12 octubre, 2020

Un juicio justo

 

Por Juan Francisco

Una tarde de otoño, por un sendero boscoso, viajaba un rico comerciante en su carro más suntuoso. Tirado por un par de caballos de sangre pura (que una bolsa de oro le habían costado), el comerciante se sentía plácido y orgulloso. Tal era su dicha, que no se percató de que la puerta del carro estaba abierta.

Más adelante, el camino se volvió intransitable. Estaba repleto de rocas enormes enclavas en el suelo. El carro saltó cuando una gran roca golpeó la rueda. El brusco movimiento hizo que el comerciante saliera por la puerta entreabierta. No alcanzó a sufrir algún dolor intenso. Se partió el cuello a penas tocó el suelo y directo subió al cielo. 

Ahí lo esperaba un ángel, con una túnica tan blanca como una nube. Sin darle tiempo a preguntar qué pasaba, el ángel de los cielos le dijo que su juicio comenzaba. El veredicto final determinaría si en el cielo se quedaba o al infierno se pasaba.

El comerciante sabía de antemano que no había sido un buen cristiano. En su historial había abusos, sobornos y actos deshonrosos. Sin pensarlo mucho, se decidió a salvar su alma.

–Ángel de los cielos, hermoso ser celestial, ¿qué te parece si del juicio nos olvidamos? –dijo el comerciante mientras se ponía de rodillas–. Tengo mucho oro, riquezas y mujeres a mi servicio, con gusto te daría todo, solo por un insignificante favor.

El ángel se llevó la mano a la cara. Cerró los ojos y le dijo al comerciante:

–Mejor nos olvidamos de tu juicio.

Al comerciante se le iluminaron los ojos y en su rostro se formó una mueca maliciosa.

–De una vez te mando con el diablo –dijo el ángel.

El comerciante cayó sin más, hasta los abismos donde moraba el señor de la tortura eterna.

Así fue como el rico comerciante dejó en el olvido su lujoso carro y sus finos caballos que tanto oro le habían costado.




El orgullo primero

 

Por Juan Francisco


En lo alto de una torre, en un muy remoto tiempo

se enfrentaron un rey siniestro

y un caballero ambicioso y diestro.

Tal era el orgullo y ceguera de ambos

 que no se percataron de la llegada

 de una gran tormenta por el norte. 

Los preparativos se hicieron y se presentó toda la corte. 

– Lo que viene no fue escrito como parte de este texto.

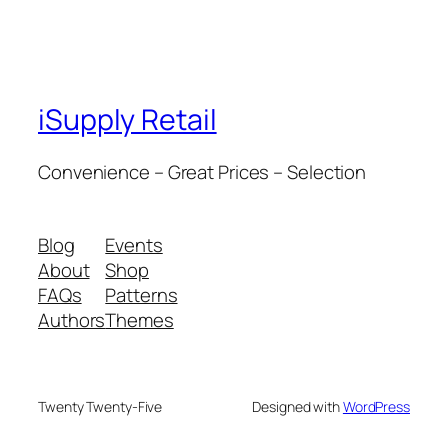
iSupply Retail
Convenience – Great Prices – Selection
Blog
Events
About
Shop
FAQs
Patterns
Authors
Themes
Twenty Twenty-Five
Designed with
WordPress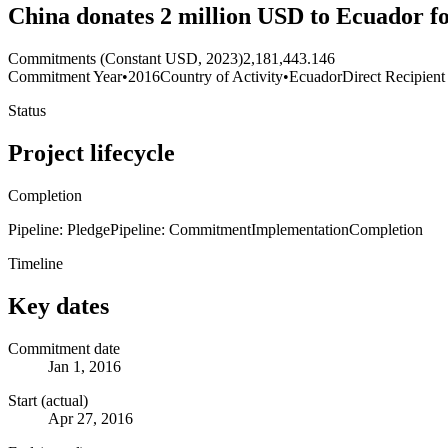
China donates 2 million USD to Ecuador fo
Commitments (Constant USD, 2023)
2,181,443.146
Commitment Year
•
2016
Country of Activity
•
Ecuador
Direct Recipient
Status
Project lifecycle
Completion
Pipeline: Pledge
Pipeline: Commitment
Implementation
Completion
Timeline
Key dates
Commitment date
Jan 1, 2016
Start (actual)
Apr 27, 2016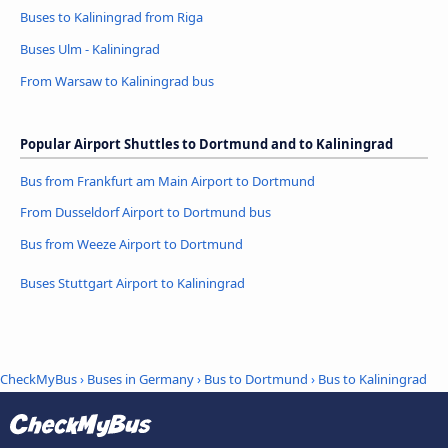
Buses to Kaliningrad from Riga
Buses Ulm - Kaliningrad
From Warsaw to Kaliningrad bus
Popular Airport Shuttles to Dortmund and to Kaliningrad
Bus from Frankfurt am Main Airport to Dortmund
From Dusseldorf Airport to Dortmund bus
Bus from Weeze Airport to Dortmund
Buses Stuttgart Airport to Kaliningrad
CheckMyBus
›
Buses in Germany
›
Bus to Dortmund
›
Bus to Kaliningrad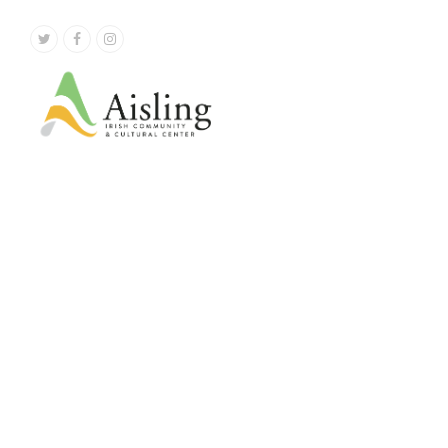
Twitter
Facebook
Instagram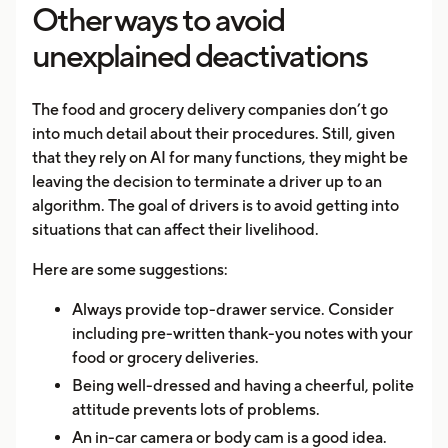
Other ways to avoid
unexplained deactivations
The food and grocery delivery companies don’t go
into much detail about their procedures. Still, given
that they rely on AI for many functions, they might be
leaving the decision to terminate a driver up to an
algorithm. The goal of drivers is to avoid getting into
situations that can affect their livelihood.
Here are some suggestions:
Always provide top-drawer service. Consider
including pre-written thank-you notes with your
food or grocery deliveries.
Being well-dressed and having a cheerful, polite
attitude prevents lots of problems.
An in-car camera or body cam is a good idea.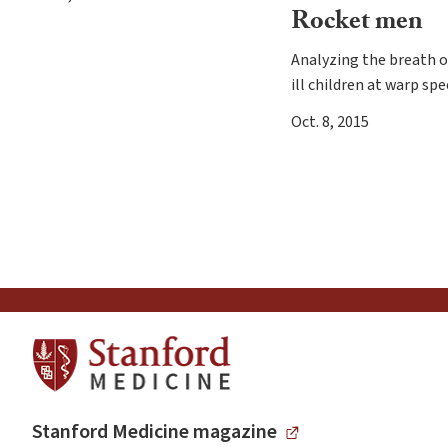
Rocket men
Analyzing the breath of
ill children at warp sp
Oct. 8, 2015
Stanford Medicine magazine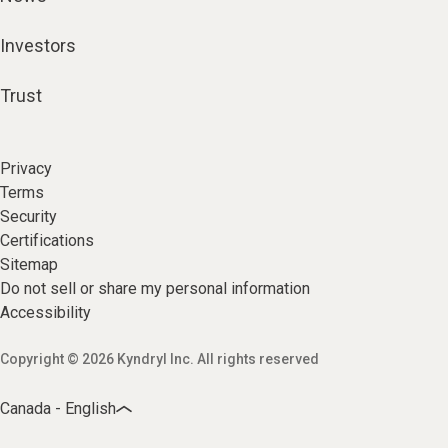
Investors
Trust
Privacy
Terms
Security
Certifications
Sitemap
Do not sell or share my personal information
Accessibility
Copyright © 2026 Kyndryl Inc. All rights reserved
Canada - English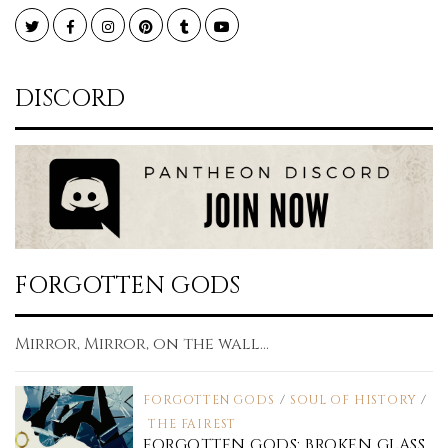
Twitter
Facebook
Instagram
Pinterest
Tumblr
YouTube
DISCORD
FORGOTTEN GODS
Mirror, Mirror, on the wall...
FORGOTTEN GODS
/
SOUL OF HISTORY
/
THE FAIREST
FORGOTTEN GODS: BROKEN GLASS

Decenas de asistentes se presentaron

 y los grandes competidores no faltaron. 

El rey –fiel a su ego–, uso una espada de plata con empuñadura de oro y diamantes. 

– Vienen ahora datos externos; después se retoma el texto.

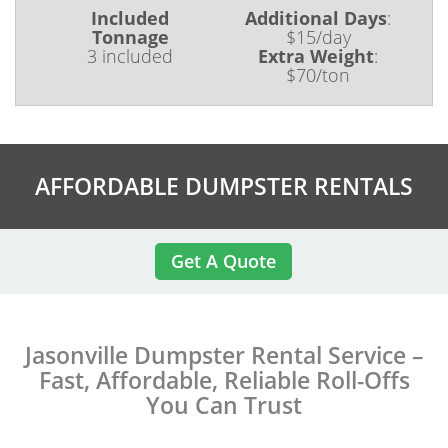
Included
Additional Days
:
Tonnage
$15/day
3 included
Extra Weight
:
$70/ton
AFFORDABLE DUMPSTER RENTALS
Get A Quote
Jasonville Dumpster Rental Service –
Fast, Affordable, Reliable Roll-Offs
You Can Trust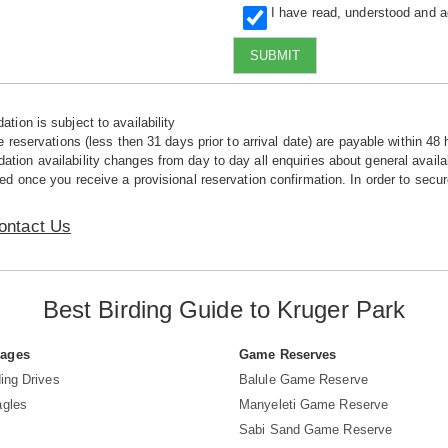
I have read, understood and 
SUBMIT
tion is subject to availability
e reservations (less then 31 days prior to arrival date) are payable within 48 
ion availability changes from day to day all enquiries about general availab
ed once you receive a provisional reservation confirmation. In order to secur
ontact Us
Best Birding Guide to Kruger Park
Pages
Game Reserves
ing Drives
Balule Game Reserve
agles
Manyeleti Game Reserve
Sabi Sand Game Reserve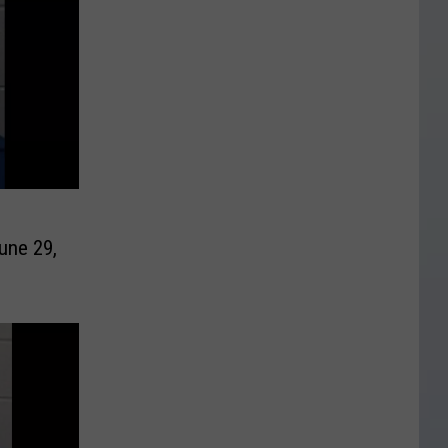
une 29,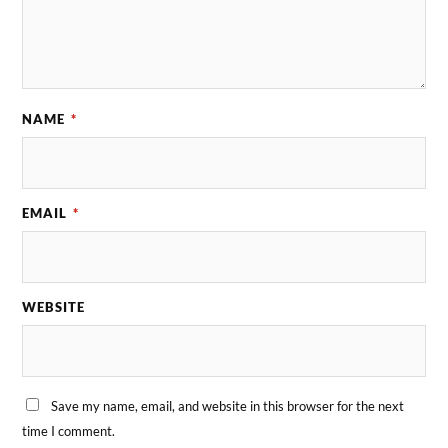
NAME
*
EMAIL
*
WEBSITE
Save my name, email, and website in this browser for the next
time I comment.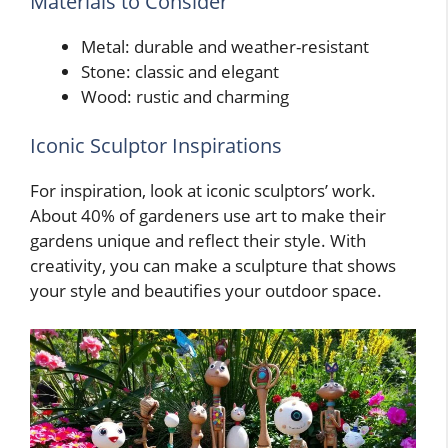
Materials to Consider
Metal: durable and weather-resistant
Stone: classic and elegant
Wood: rustic and charming
Iconic Sculptor Inspirations
For inspiration, look at iconic sculptors’ work.
About 40% of gardeners use art to make their
gardens unique and reflect their style. With
creativity, you can make a sculpture that shows
your style and beautifies your outdoor space.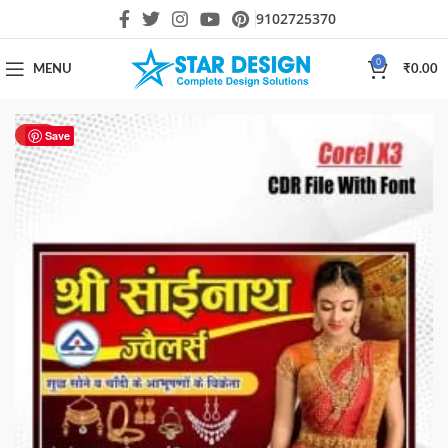
9102725370
0
MENU
₹
0.00
HOT
Save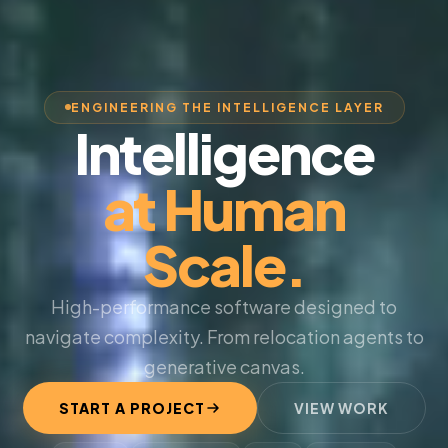
ENGINEERING THE INTELLIGENCE LAYER
Intelligence
at Human
Scale.
High-performance software designed to
navigate complexity. From relocation agents to
generative canvas.
START A PROJECT
VIEW WORK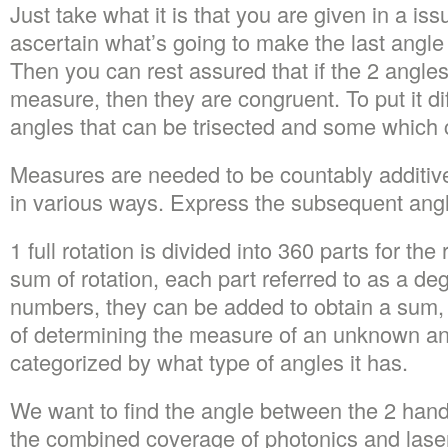
Just take what it is that you are given in a is
ascertain what’s going to make the last angl
Then you can rest assured that if the 2 angles
measure, then they are congruent. To put it dif
angles that can be trisected and some which c
Measures are needed to be countably additi
in various ways. Express the subsequent angl
1 full rotation is divided into 360 parts for the 
sum of rotation, each part referred to as a deg
numbers, they can be added to obtain a sum,
of determining the measure of an unknown ang
categorized by what type of angles it has.
We want to find the angle between the 2 hand
the combined coverage of photonics and lasers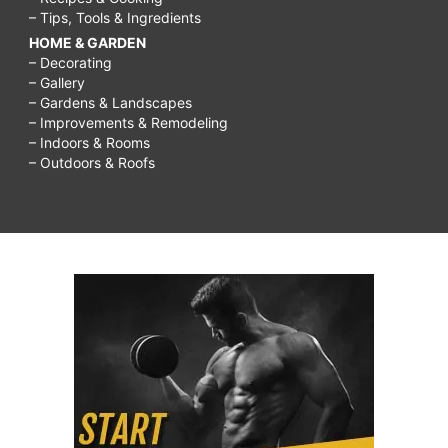
– Tips, Tools & Ingredients
HOME & GARDEN
– Decorating
– Gallery
– Gardens & Landscapes
– Improvements & Remodeling
– Indoors & Rooms
– Outdoors & Roofs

En cambio el caballero desenvainó una espada de duro hierro con marcas de mil batallas triunfantes. 

A los pocos minutos de haber comenzado la pelea, se soltó el aguacero.

 Al rey le dio lo mismo y al caballero también, por lo que no se detuvieron. 

Tan sólo un minuto después, un rayo partió el cielo. 

Estalló en medio del rey y del caballero, 

haciéndolos caer al duro y mojado suelo. 


Tras un breve desconcierto,

éstos se levantaron con miedo

pero no se rindieron. 

El orgullo los impulsó

de nuevo al duelo.

Otra vez chocaron sus espadas

sin hacerle caso al embravecido cielo. 

Segundos después,

de las grises nubes

un par de rayos descendieron. 

Tal fue el impacto de aquellos rayos, 

que el rey y el caballero de lo alto de la torre cayeron. 

Lo último que pudieron ver, 

fue la torre ardiendo 

y a los presentes, 

a la pelea gritando entre el fuego. 

El rey y el caballero

creyeron que eran gritos de aliento.